◆ **THE PROBLEM**
Only the number is wanted: how many lines of these entries contain the word "from"?

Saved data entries

=======

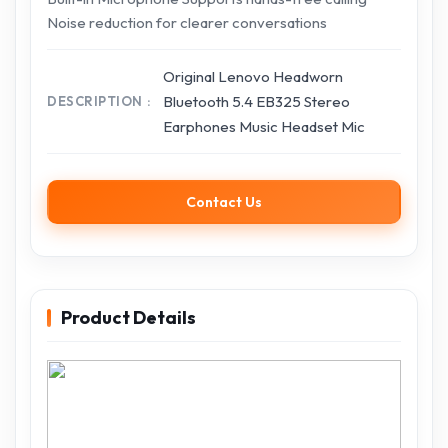
Noise reduction for clearer conversations
Original Lenovo Headworn
Bluetooth 5.4 EB325 Stereo
DESCRIPTION
Earphones Music Headset Mic
Contact Us
Product Details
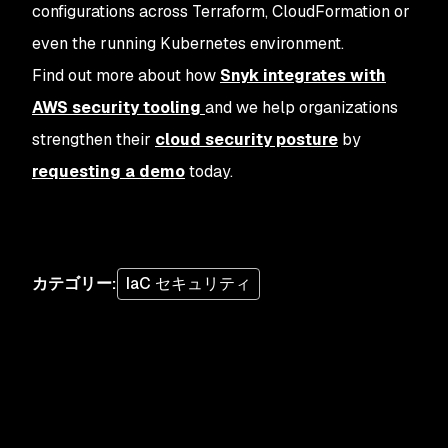
configurations across Terraform, CloudFormation or
even the running Kubernetes environment.
Find out more about how
Snyk integrates with
AWS security tooling
and we help organizations
strengthen their
cloud security posture
by
requesting a demo
today.
カテゴリー
:
IaC セキュリティ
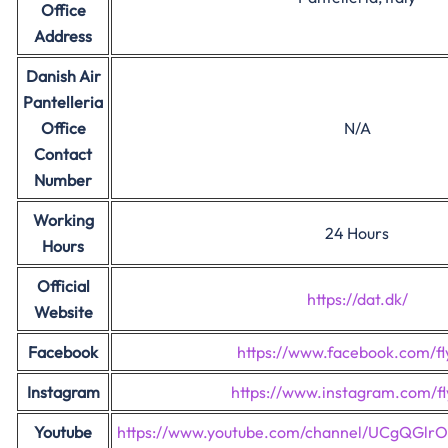
Office
Address
Danish Air
Pantelleria
Office
N/A
Contact
Number
Working
24 Hours
Hours
Official
https://dat.dk/
Website
Facebook
https://www.facebook.com/fl
Instagram
https://www.instagram.com/fl
Youtube
https://www.youtube.com/channel/UCgQGl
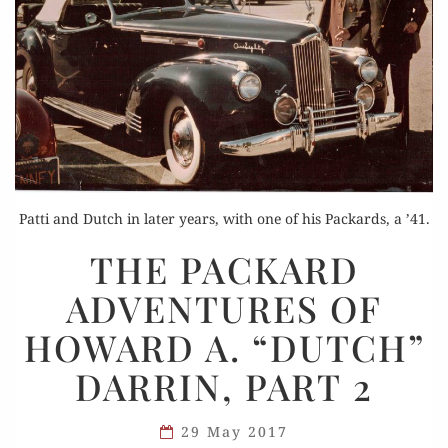
Patti and Dutch in later years, with one of his Packards, a ’41.
THE
THE PACKARD
PACKARD
ADVENTURES OF
ADVENTURES
OF
HOWARD A. “DUTCH”
HOWARD
DARRIN, PART 2
A.
“DUTCH”
DARRIN,
29 May 2017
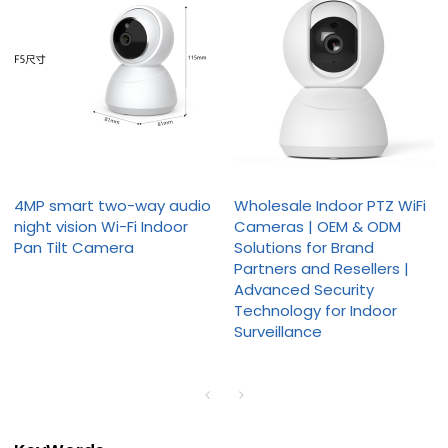
4MP smart two-way audio
Wholesale Indoor PTZ WiFi
night vision Wi-Fi Indoor
Cameras | OEM & ODM
Pan Tilt Camera
Solutions for Brand
Partners and Resellers |
Advanced Security
Technology for Indoor
Surveillance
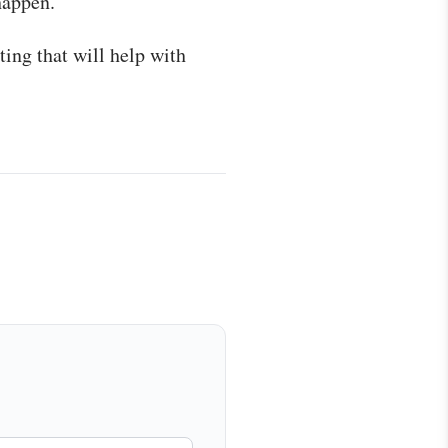
happen.
ting that will help with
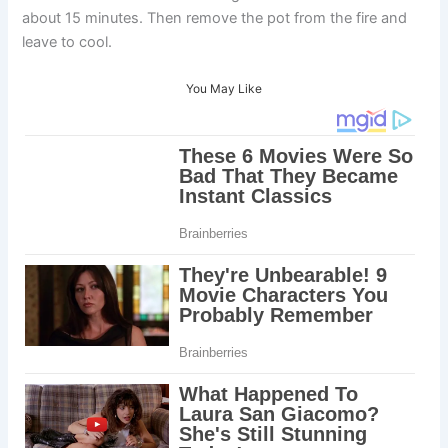
about 15 minutes. Then remove the pot from the fire and
leave to cool.
You May Like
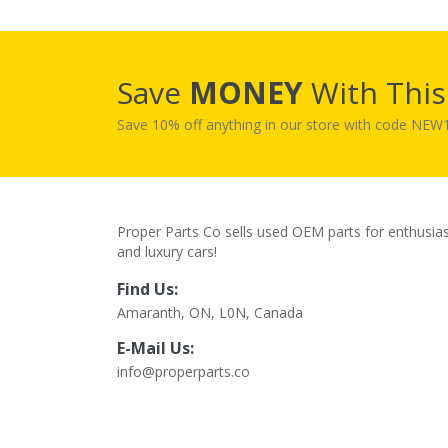
Save
MONEY
With Thi
Save 10% off anything in our store with code NE
Proper Parts Co sells used OEM parts for enthusia
and luxury cars!
Find Us:
Amaranth, ON, L0N, Canada
E-Mail Us:
info@properparts.co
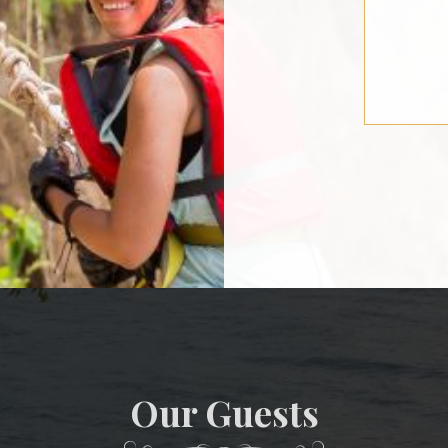
Our Guests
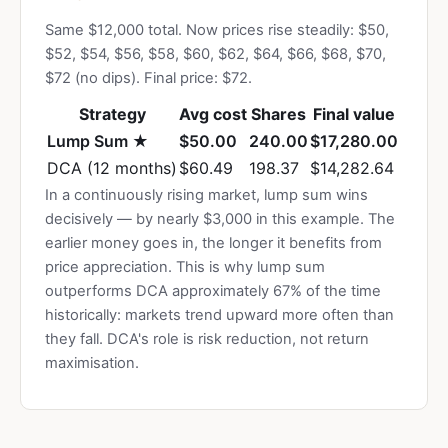
Same $12,000 total. Now prices rise steadily: $50,
$52, $54, $56, $58, $60, $62, $64, $66, $68, $70,
$72 (no dips). Final price: $72.
Strategy
Avg cost
Shares
Final value
Lump Sum ★
$50.00
240.00
$17,280.00
DCA (12 months)
$60.49
198.37
$14,282.64
In a continuously rising market, lump sum wins
decisively — by nearly $3,000 in this example. The
earlier money goes in, the longer it benefits from
price appreciation. This is why lump sum
outperforms DCA approximately 67% of the time
historically: markets trend upward more often than
they fall. DCA's role is risk reduction, not return
maximisation.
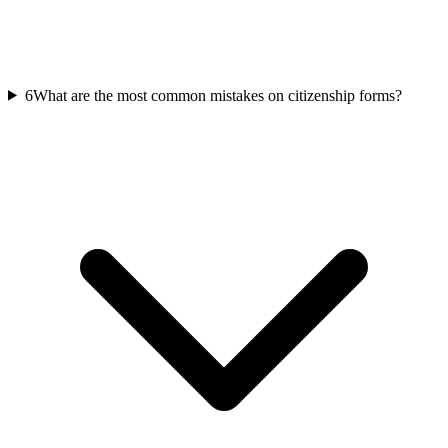
6
What are the most common mistakes on citizenship forms?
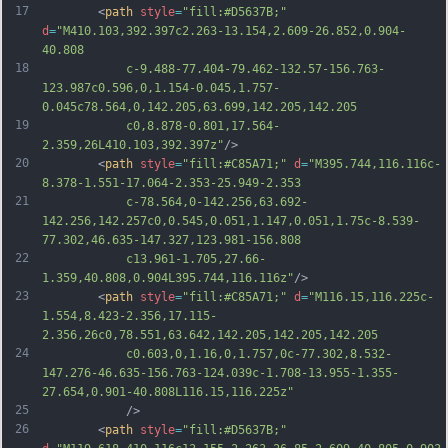
17
		<
path
style
=
"fill:#D5637B;"
d
=
"M410.103,392.397c2.263-13.154,2.609-26.852,0.904-
40.808
18
			c-9.488-77.404-79.462-132.57-156.763-
123.987c0.596,0,1.154-0.045,1.757-
0.045c78.564,0,142.205,63.699,142.205,142.205
19
			c0,8.878-0.801,17.564-
2.359,26L410.103,392.397z"
/>
20
		<
path
style
=
"fill:#C85A71;"
d
=
"M395.744,116.116c-
8.378-1.551-17.064-2.353-25.949-2.353
21
			c-78.564,0-142.256,63.692-
142.256,142.257c0,0.545,0.051,1.147,0.051,1.75c-8.539-
77.302,46.635-147.327,123.981-156.808
22
			c13.961-1.705,27.66-
1.359,40.808,0.904L395.744,116.116z"
/>
23
		<
path
style
=
"fill:#C85A71;"
d
=
"M116.15,116.225c-
1.554,8.423-2.356,17.115-
2.356,26c0,78.551,63.642,142.205,142.205,142.205
24
			c0.603,0,1.16,0,1.757,0c-77.302,8.532-
147.276-46.635-156.763-124.039c-1.708-13.955-1.355-
27.654,0.901-40.808L116.15,116.225z"
25
			/>
26
		<
path
style
=
"fill:#D5637B;"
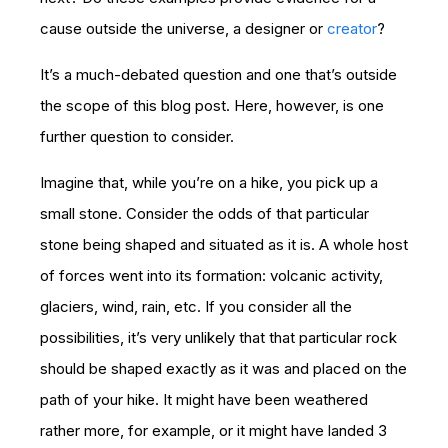
cause outside the universe, a designer or
creator
?
It’s a much-debated question and one that’s outside
the scope of this blog post. Here, however, is one
further question to consider.
Imagine that, while you’re on a hike, you pick up a
small stone. Consider the odds of that particular
stone being shaped and situated as it is. A whole host
of forces went into its formation: volcanic activity,
glaciers, wind, rain, etc. If you consider all the
possibilities, it’s very unlikely that that particular rock
should be shaped exactly as it was and placed on the
path of your hike. It might have been weathered
rather more, for example, or it might have landed 3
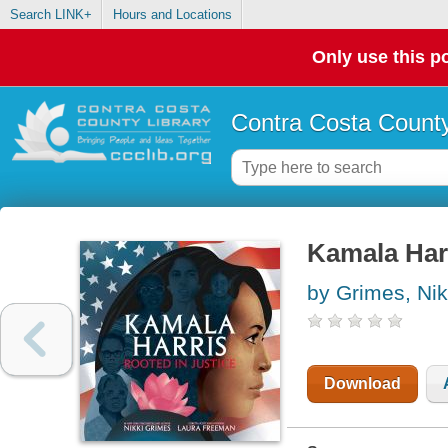
Search LINK+
Hours and Locations
Only use this po
Contra Costa County
Kamala Harr
by Grimes, Nik
Download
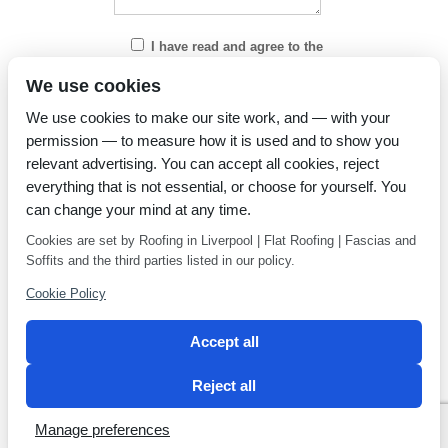
I have read and agree to the
Privacy Policy
We use cookies
We use cookies to make our site work, and — with your
permission — to measure how it is used and to show you
relevant advertising. You can accept all cookies, reject
everything that is not essential, or choose for yourself. You
can change your mind at any time.
Cookies are set by Roofing in Liverpool | Flat Roofing | Fascias and
Soffits and the third parties listed in our policy.
Cookie Policy
Accept all
Reject all
Privacy Policy
Latest news
Manage preferences
2 Magpies
Search Engine Optimisation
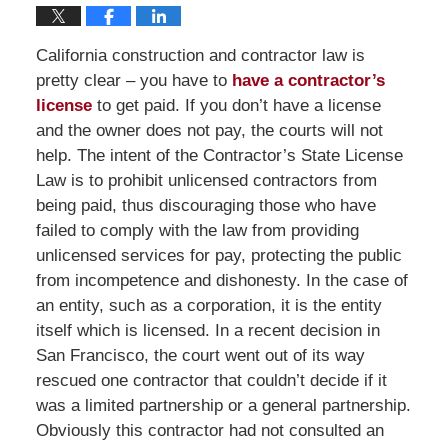
California construction and contractor law is
pretty clear – you have to
have a contractor’s
license
to get paid. If you don’t have a license
and the owner does not pay, the courts will not
help. The intent of the Contractor’s State License
Law is to prohibit unlicensed contractors from
being paid, thus discouraging those who have
failed to comply with the law from providing
unlicensed services for pay, protecting the public
from incompetence and dishonesty. In the case of
an entity, such as a corporation, it is the entity
itself which is licensed. In a recent decision in
San Francisco, the court went out of its way
rescued one contractor that couldn’t decide if it
was a limited partnership or a general partnership.
Obviously this contractor had not consulted an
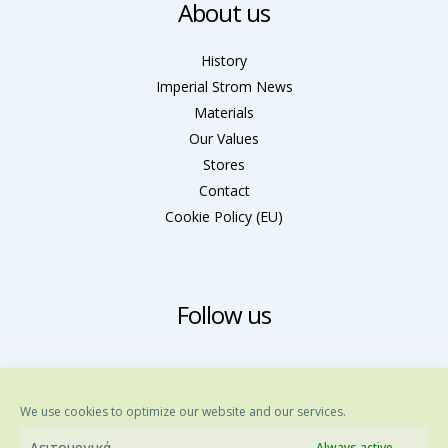
About us
History
Imperial Strom News
Materials
Our Values
Stores
Contact
Cookie Policy (ΕU)
Follow us
We use cookies to optimize our website and our services.
Λειτουργικά
Always active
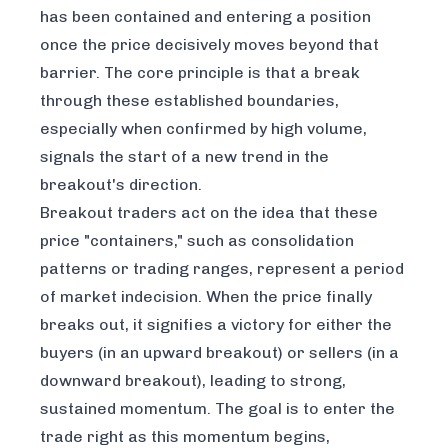
has been contained and entering a position
once the price decisively moves beyond that
barrier. The core principle is that a break
through these established boundaries,
especially when confirmed by high volume,
signals the start of a new trend in the
breakout's direction.
Breakout traders act on the idea that these
price "containers," such as consolidation
patterns or trading ranges, represent a period
of market indecision. When the price finally
breaks out, it signifies a victory for either the
buyers (in an upward breakout) or sellers (in a
downward breakout), leading to strong,
sustained momentum. The goal is to enter the
trade right as this momentum begins,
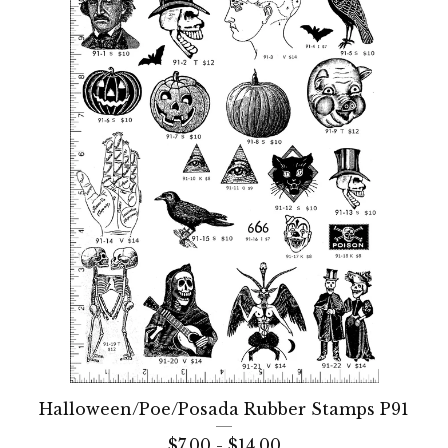
Halloween/Poe/Posada Rubber Stamps P91
$
7.00 -
$
14.00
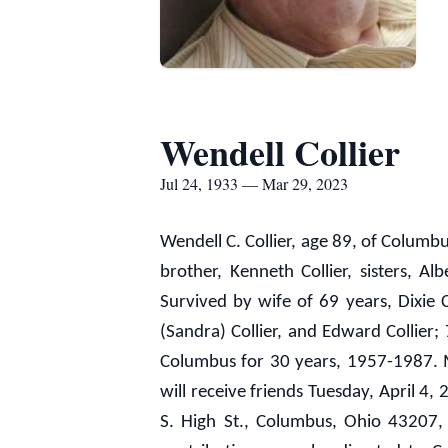
Wendell Collier
Jul 24, 1933 — Mar 29, 2023
Wendell C. Collier, age 89, of Colum
brother, Kenneth Collier, sisters, Al
Survived by wife of 69 years, Dixie Co
(Sandra) Collier, and Edward Collier
Columbus for 30 years, 1957-1987. Me
will receive friends Tuesday, April 
S. High St., Columbus, Ohio 43207, 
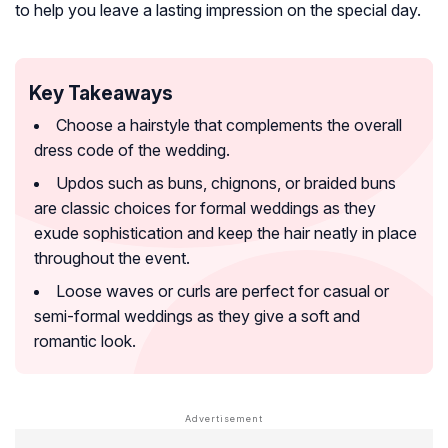
to help you leave a lasting impression on the special day.
Key Takeaways
Choose a hairstyle that complements the overall
dress code of the wedding.
Updos such as buns, chignons, or braided buns
are classic choices for formal weddings as they
exude sophistication and keep the hair neatly in place
throughout the event.
Loose waves or curls are perfect for casual or
semi-formal weddings as they give a soft and
romantic look.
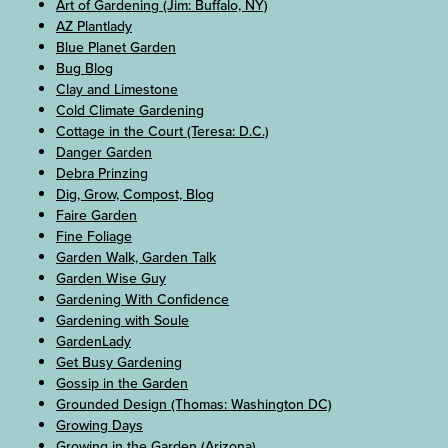
Art of Gardening (Jim: Buffalo, NY)
AZ Plantlady
Blue Planet Garden
Bug Blog
Clay and Limestone
Cold Climate Gardening
Cottage in the Court (Teresa: D.C.)
Danger Garden
Debra Prinzing
Dig, Grow, Compost, Blog
Faire Garden
Fine Foliage
Garden Walk, Garden Talk
Garden Wise Guy
Gardening With Confidence
Gardening with Soule
GardenLady
Get Busy Gardening
Gossip in the Garden
Grounded Design (Thomas: Washington DC)
Growing Days
Growing in the Garden (Arizona)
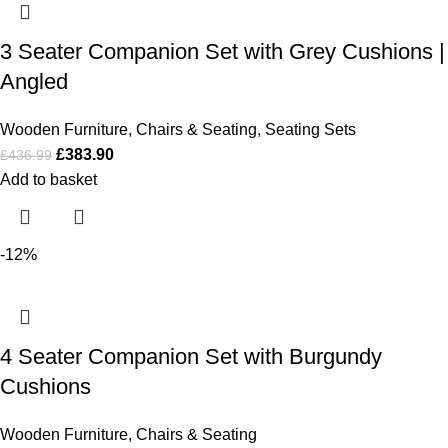
3 Seater Companion Set with Grey Cushions |
Angled
Wooden Furniture
,
Chairs & Seating
,
Seating Sets
£
383.90
£
436.99
Add to basket
-12%
4 Seater Companion Set with Burgundy
Cushions
Wooden Furniture
,
Chairs & Seating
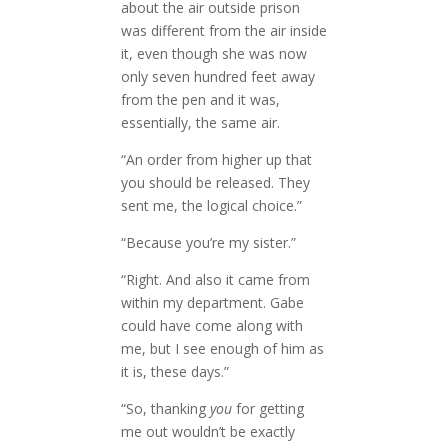
about the air outside prison
was different from the air inside
it, even though she was now
only seven hundred feet away
from the pen and it was,
essentially, the same air.
“An order from higher up that
you should be released. They
sent me, the logical choice.”
“Because you’re my sister.”
“Right. And also it came from
within my department. Gabe
could have come along with
me, but I see enough of him as
it is, these days.”
“So, thanking
you
for getting
me out wouldn’t be exactly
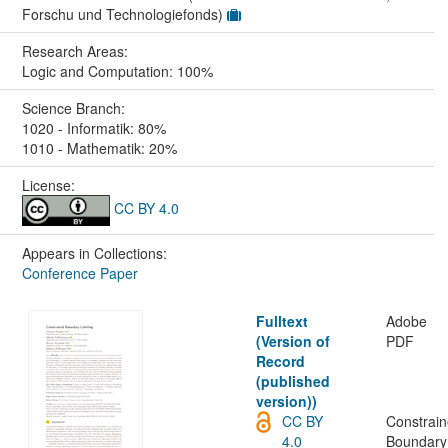
Forschu und Technologiefonds)
Research Areas:
Logic and Computation: 100%
Science Branch:
1020 - Informatik: 80%
1010 - Mathematik: 20%
License:
CC BY 4.0
Appears in Collections:
Conference Paper
Fulltext
Adobe
(Version of
PDF
Record
(published
version))
CC BY
Constrai
4.0
Boundary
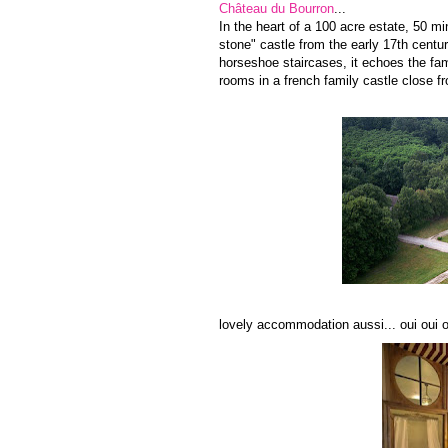
Château du Bourron
...
In the heart of a 100 acre estate, 50 mi
stone" castle from the early 17th centur
horseshoe staircases, it echoes the fa
rooms in a french family castle close f
lovely accommodation aussi... oui oui ou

=======

◆ **EXPECTED ANSWER**
10